Eine 8-wöchige Achtsamkeitspraxis führte zu signifikant höherer Aktivität im linken präfrontalen Cortex – dem Zentrum für Selbstregulation und positive Affektbalance. Selbstwahrnehmung ist trainierbar und neuroplastisch wirksam.

Daniel Goleman (2013)
Research Compilation, Korn Ferry Institute

„Emotional Intelligence and Leadership Performance“

Führungskräfte mit hoher Selbstwahrnehmung erzielten signifikant bessere Ergebnisse in Mitarbeiterbindung, Teameffektivität und Change-Fähigkeit. Selbstwahrnehmung ist ein starker Prädiktor für Leadership-Wirkung.

 

Systemtheorie und Selbstwahrnehmung

Nur wer sich selbst beim Beobachten beobachten kann, gewinnt Wahlfreiheit im System.
— Heinz von Foerster

Die Systemtheorie – insbesondere in der Tradition von Niklas Luhmann, Heinz von Foerster und der systemischen Beratung – betrachtet Menschen als Teil komplexer, selbstreferenzieller Systeme. Dabei gewinnt Selbstwahrnehmung eine völlig neue Dimension: Sie wird zur Fähigkeit, sich selbst als Teil eines Systems bewusst zu beobachten.

Zentrale Konzepte:

  • Beobachtung 1. Ordnung: Ich beobachte etwas (z. B. eine Reaktion).
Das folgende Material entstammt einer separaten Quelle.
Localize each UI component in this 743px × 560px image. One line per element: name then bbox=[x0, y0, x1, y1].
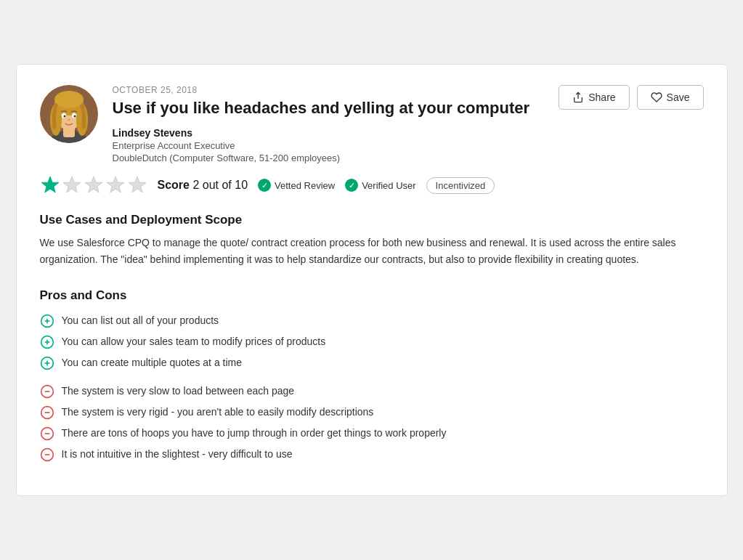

  • Beobachtung 2. Ordnung: Ich beobachte mein Beobachten – also: Was in mir reagiert da gerade auf das, was ich sehe?

  • Der Beobachter erster Ordnung sieht, was ist. Der Beobachter zweiter Ordnung erkennt, wie er sieht.“

    Selbstwahrnehmung ist damit keine introspektive Übung, sondern ein systemischer Hebel für Handlungsfreiheit, Verantwortung und Musterunterbrechung.

    • In systemischer Führung und Beratung ist Selbstwahrnehmung die Grundlage dafür, nicht automatisch in systemische Rollen oder Dynamiken zu verfallen.

    • Wer sich selbst als Teil des Systems reflektiert, kann es bewusst gestalten – statt es unbewusst zu reproduzieren.

  • A)
    Beobachtung 1. Ordnung
    Mein Kollege reagiert ablehnend.
    Beobachtung 2. Ordnung
    Ich interpretiere das Verhalten als Ablehnung – weil ich Kritik meide.

    B)
    Beobachtung 1. Ordnung
    Mein Kollege reagiert ablehnend.
    Beobachtung 2. Ordnung
    Ich interpretiere das Verhalten als Ablehnung – weil ich Kritik meide.

In der Systemtheorie ist Selbstwahrnehmung der Zugang zur Selbststeuerung innerhalb eines komplexen Wirkungsgefüges.

Fazit

  • Die meisten überschätzen ihre Selbstwahrnehmung – es braucht systematisches Training.

  • Selbstwahrnehmung lässt sich neurologisch verändern – durch gezielte Achtsamkeits- oder Reflexionspraxis.

  • Der Impact zeigt sich konkret in Führungsperformance, Beziehungsqualität und Change-Kompetenz.

 

Das Canvas: Self-Awareness Map

Nutze diese visuelle Landkarte, um regelmäßig deine Innenwelt zu reflektieren. Sie bietet dir strukturierte Selbstwahrnehmung in sechs Dimensionen.

Ziel des Canvas:

Dieses Arbeitsblatt hilft dir, regelmäßig innezuhalten, deine Innenwelt wahrzunehmen und Muster zu erkennen. Es geht nicht darum, dich zu bewerten oder zu verbessern – sondern darum, bewusst zu sehen, was da ist, um echte Führung über dich selbst zu ermöglichen.

Anwendung:

  • Wöchentlich oder täglich für 10–15 Minuten nutzen

  • Am besten handschriftlich oder in einem vertrauten digitalen Raum (z. B. Notion, GoodNotes, PDF)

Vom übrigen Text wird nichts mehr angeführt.